Saved data entries:
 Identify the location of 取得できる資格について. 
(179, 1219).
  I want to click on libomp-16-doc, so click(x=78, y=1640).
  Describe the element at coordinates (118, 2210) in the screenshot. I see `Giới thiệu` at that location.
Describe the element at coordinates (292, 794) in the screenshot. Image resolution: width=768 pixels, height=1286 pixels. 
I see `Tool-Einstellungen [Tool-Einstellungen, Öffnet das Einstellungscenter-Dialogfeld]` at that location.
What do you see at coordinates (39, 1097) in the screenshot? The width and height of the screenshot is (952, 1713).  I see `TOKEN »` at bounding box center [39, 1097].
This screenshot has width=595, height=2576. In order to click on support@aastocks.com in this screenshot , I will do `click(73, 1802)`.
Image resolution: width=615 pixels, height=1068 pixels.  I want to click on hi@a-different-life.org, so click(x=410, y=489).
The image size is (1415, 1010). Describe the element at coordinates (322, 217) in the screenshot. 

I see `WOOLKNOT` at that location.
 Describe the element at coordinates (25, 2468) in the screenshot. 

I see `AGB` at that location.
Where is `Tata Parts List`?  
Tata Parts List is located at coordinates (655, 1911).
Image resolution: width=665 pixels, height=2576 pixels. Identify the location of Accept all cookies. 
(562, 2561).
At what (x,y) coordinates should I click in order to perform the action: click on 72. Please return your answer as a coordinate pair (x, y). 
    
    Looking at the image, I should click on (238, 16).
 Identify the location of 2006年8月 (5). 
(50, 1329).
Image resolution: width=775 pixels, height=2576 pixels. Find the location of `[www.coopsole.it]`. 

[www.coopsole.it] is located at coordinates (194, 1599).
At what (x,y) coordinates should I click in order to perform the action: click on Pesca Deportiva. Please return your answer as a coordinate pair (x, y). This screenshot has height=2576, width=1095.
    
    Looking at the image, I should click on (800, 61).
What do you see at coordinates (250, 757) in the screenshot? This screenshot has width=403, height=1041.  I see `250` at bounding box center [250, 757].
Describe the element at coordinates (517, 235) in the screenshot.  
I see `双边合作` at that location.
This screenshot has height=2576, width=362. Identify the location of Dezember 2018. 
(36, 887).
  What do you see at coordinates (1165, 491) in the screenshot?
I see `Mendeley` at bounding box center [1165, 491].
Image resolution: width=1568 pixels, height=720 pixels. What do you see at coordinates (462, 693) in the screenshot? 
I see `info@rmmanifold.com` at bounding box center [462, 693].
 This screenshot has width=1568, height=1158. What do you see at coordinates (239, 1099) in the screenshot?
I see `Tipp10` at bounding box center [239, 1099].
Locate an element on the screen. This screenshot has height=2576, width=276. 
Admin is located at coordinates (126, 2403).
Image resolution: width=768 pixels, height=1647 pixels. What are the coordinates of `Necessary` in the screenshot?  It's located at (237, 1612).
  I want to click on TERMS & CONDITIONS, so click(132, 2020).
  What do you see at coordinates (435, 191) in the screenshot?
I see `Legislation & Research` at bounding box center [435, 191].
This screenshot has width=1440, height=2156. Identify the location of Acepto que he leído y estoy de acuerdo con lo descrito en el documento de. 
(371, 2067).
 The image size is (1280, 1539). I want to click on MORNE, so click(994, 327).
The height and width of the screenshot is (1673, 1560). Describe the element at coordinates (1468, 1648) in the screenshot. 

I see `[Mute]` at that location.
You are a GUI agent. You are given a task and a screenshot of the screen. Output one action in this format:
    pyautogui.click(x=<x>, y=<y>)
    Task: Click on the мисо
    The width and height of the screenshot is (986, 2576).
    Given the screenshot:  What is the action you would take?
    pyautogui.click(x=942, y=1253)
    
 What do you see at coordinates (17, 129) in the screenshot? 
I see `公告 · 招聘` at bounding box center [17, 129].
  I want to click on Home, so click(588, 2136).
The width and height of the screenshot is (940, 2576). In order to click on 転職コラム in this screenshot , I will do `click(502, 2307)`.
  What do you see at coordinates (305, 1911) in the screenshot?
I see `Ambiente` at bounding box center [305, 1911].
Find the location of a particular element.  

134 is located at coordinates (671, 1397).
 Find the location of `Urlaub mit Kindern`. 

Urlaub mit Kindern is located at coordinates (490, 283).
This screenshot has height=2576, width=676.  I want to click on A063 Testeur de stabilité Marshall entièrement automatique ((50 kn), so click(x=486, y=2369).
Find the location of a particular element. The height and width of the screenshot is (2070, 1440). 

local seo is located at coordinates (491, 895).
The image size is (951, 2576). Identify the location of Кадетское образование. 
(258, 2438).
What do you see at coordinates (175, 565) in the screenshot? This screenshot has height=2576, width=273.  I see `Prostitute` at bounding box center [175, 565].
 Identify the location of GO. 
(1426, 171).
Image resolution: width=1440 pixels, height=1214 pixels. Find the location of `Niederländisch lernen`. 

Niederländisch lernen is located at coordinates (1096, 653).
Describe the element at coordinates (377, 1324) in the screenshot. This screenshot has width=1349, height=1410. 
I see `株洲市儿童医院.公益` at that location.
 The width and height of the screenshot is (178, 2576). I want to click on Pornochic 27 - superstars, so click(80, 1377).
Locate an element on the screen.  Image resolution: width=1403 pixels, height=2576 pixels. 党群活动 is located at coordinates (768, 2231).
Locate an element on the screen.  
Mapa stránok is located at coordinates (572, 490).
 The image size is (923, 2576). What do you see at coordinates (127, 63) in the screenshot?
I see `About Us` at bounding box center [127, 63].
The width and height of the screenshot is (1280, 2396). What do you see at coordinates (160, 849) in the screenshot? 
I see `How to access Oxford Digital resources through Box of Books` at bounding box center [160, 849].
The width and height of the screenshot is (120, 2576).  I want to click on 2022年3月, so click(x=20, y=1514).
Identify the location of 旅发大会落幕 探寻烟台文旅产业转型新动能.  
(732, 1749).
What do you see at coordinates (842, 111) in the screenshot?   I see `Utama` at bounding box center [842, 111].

= Prompt =
Extract the complete set of records unchanged.

= Task solution =
 Identify the location of 取得できる資格について. 
(179, 1219).
  I want to click on libomp-16-doc, so click(x=78, y=1640).
  Describe the element at coordinates (118, 2210) in the screenshot. I see `Giới thiệu` at that location.
Describe the element at coordinates (292, 794) in the screenshot. Image resolution: width=768 pixels, height=1286 pixels. 
I see `Tool-Einstellungen [Tool-Einstellungen, Öffnet das Einstellungscenter-Dialogfeld]` at that location.
What do you see at coordinates (39, 1097) in the screenshot? The width and height of the screenshot is (952, 1713).  I see `TOKEN »` at bounding box center [39, 1097].
This screenshot has width=595, height=2576. In order to click on support@aastocks.com in this screenshot , I will do `click(73, 1802)`.
Image resolution: width=615 pixels, height=1068 pixels.  I want to click on hi@a-different-life.org, so click(x=410, y=489).
The image size is (1415, 1010). Describe the element at coordinates (322, 217) in the screenshot. 

I see `WOOLKNOT` at that location.
 Describe the element at coordinates (25, 2468) in the screenshot. 

I see `AGB` at that location.
Where is `Tata Parts List`?  
Tata Parts List is located at coordinates (655, 1911).
Image resolution: width=665 pixels, height=2576 pixels. Identify the location of Accept all cookies. 
(562, 2561).
At what (x,y) coordinates should I click in order to perform the action: click on 72. Please return your answer as a coordinate pair (x, y). 
    
    Looking at the image, I should click on (238, 16).
 Identify the location of 2006年8月 (5). 
(50, 1329).
Image resolution: width=775 pixels, height=2576 pixels. Find the location of `[www.coopsole.it]`. 

[www.coopsole.it] is located at coordinates (194, 1599).
At what (x,y) coordinates should I click in order to perform the action: click on Pesca Deportiva. Please return your answer as a coordinate pair (x, y). This screenshot has height=2576, width=1095.
    
    Looking at the image, I should click on (800, 61).
What do you see at coordinates (250, 757) in the screenshot? This screenshot has width=403, height=1041.  I see `250` at bounding box center [250, 757].
Describe the element at coordinates (517, 235) in the screenshot.  
I see `双边合作` at that location.
This screenshot has height=2576, width=362. Identify the location of Dezember 2018. 
(36, 887).
  What do you see at coordinates (1165, 491) in the screenshot?
I see `Mendeley` at bounding box center [1165, 491].
Image resolution: width=1568 pixels, height=720 pixels. What do you see at coordinates (462, 693) in the screenshot? 
I see `info@rmmanifold.com` at bounding box center [462, 693].
 This screenshot has width=1568, height=1158. What do you see at coordinates (239, 1099) in the screenshot?
I see `Tipp10` at bounding box center [239, 1099].
Locate an element on the screen. This screenshot has height=2576, width=276. 
Admin is located at coordinates (126, 2403).
Image resolution: width=768 pixels, height=1647 pixels. What are the coordinates of `Necessary` in the screenshot?  It's located at (237, 1612).
  I want to click on TERMS & CONDITIONS, so click(132, 2020).
  What do you see at coordinates (435, 191) in the screenshot?
I see `Legislation & Research` at bounding box center [435, 191].
This screenshot has width=1440, height=2156. Identify the location of Acepto que he leído y estoy de acuerdo con lo descrito en el documento de. 
(371, 2067).
 The image size is (1280, 1539). I want to click on MORNE, so click(994, 327).
The height and width of the screenshot is (1673, 1560). Describe the element at coordinates (1468, 1648) in the screenshot. 

I see `[Mute]` at that location.
You are a GUI agent. You are given a task and a screenshot of the screen. Output one action in this format:
    pyautogui.click(x=<x>, y=<y>)
    Task: Click on the мисо
    The width and height of the screenshot is (986, 2576).
    Given the screenshot:  What is the action you would take?
    pyautogui.click(x=942, y=1253)
    
 What do you see at coordinates (17, 129) in the screenshot? 
I see `公告 · 招聘` at bounding box center [17, 129].
  I want to click on Home, so click(588, 2136).
The width and height of the screenshot is (940, 2576). In order to click on 転職コラム in this screenshot , I will do `click(502, 2307)`.
  What do you see at coordinates (305, 1911) in the screenshot?
I see `Ambiente` at bounding box center [305, 1911].
Find the location of a particular element.  

134 is located at coordinates (671, 1397).
 Find the location of `Urlaub mit Kindern`. 

Urlaub mit Kindern is located at coordinates (490, 283).
This screenshot has height=2576, width=676.  I want to click on A063 Testeur de stabilité Marshall entièrement automatique ((50 kn), so click(x=486, y=2369).
Find the location of a particular element. The height and width of the screenshot is (2070, 1440). 

local seo is located at coordinates (491, 895).
The image size is (951, 2576). Identify the location of Кадетское образование. 
(258, 2438).
What do you see at coordinates (175, 565) in the screenshot? This screenshot has height=2576, width=273.  I see `Prostitute` at bounding box center [175, 565].
 Identify the location of GO. 
(1426, 171).
Image resolution: width=1440 pixels, height=1214 pixels. Find the location of `Niederländisch lernen`. 

Niederländisch lernen is located at coordinates (1096, 653).
Describe the element at coordinates (377, 1324) in the screenshot. This screenshot has width=1349, height=1410. 
I see `株洲市儿童医院.公益` at that location.
 The width and height of the screenshot is (178, 2576). I want to click on Pornochic 27 - superstars, so click(80, 1377).
Locate an element on the screen.  Image resolution: width=1403 pixels, height=2576 pixels. 党群活动 is located at coordinates (768, 2231).
Locate an element on the screen.  
Mapa stránok is located at coordinates (572, 490).
 The image size is (923, 2576). What do you see at coordinates (127, 63) in the screenshot?
I see `About Us` at bounding box center [127, 63].
The width and height of the screenshot is (1280, 2396). What do you see at coordinates (160, 849) in the screenshot? 
I see `How to access Oxford Digital resources through Box of Books` at bounding box center [160, 849].
The width and height of the screenshot is (120, 2576).  I want to click on 2022年3月, so click(x=20, y=1514).
Identify the location of 旅发大会落幕 探寻烟台文旅产业转型新动能.  
(732, 1749).
What do you see at coordinates (842, 111) in the screenshot?   I see `Utama` at bounding box center [842, 111].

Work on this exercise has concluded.